What the task requires
Entries follow. Give back exactly the lines starting at the one containing "jezuitský řád a baroko. Centrem pozornosti se" and ending at the one containing "O bílé paní se", and no other lines.

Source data
-------

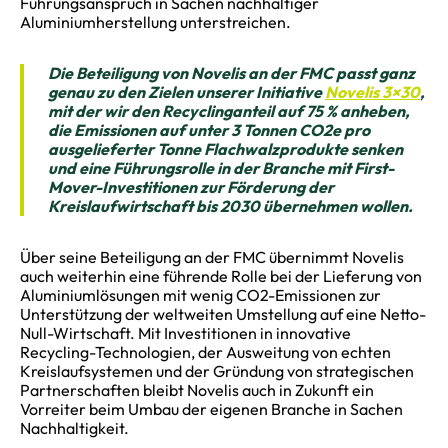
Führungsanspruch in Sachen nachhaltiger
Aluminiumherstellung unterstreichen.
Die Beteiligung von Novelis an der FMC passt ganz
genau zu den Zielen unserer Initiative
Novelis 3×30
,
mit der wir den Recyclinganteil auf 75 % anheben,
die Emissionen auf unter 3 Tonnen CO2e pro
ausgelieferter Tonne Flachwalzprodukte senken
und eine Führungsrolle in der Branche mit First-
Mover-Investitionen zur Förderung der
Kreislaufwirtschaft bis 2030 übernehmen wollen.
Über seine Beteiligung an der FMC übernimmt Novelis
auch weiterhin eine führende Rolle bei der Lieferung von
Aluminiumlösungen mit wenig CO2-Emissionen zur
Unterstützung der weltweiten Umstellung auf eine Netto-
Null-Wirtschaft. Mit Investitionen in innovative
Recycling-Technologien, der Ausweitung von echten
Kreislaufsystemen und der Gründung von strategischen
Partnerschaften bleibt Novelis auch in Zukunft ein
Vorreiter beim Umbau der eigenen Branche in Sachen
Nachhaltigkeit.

-------

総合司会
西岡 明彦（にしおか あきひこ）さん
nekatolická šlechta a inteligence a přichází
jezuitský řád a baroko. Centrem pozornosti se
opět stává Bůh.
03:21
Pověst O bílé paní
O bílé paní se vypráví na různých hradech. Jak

-------

Answer box
jezuitský řád a baroko. Centrem pozornosti se
opět stává Bůh.
03:21
Pověst O bílé paní
O bílé paní se vypráví na různých hradech. Jak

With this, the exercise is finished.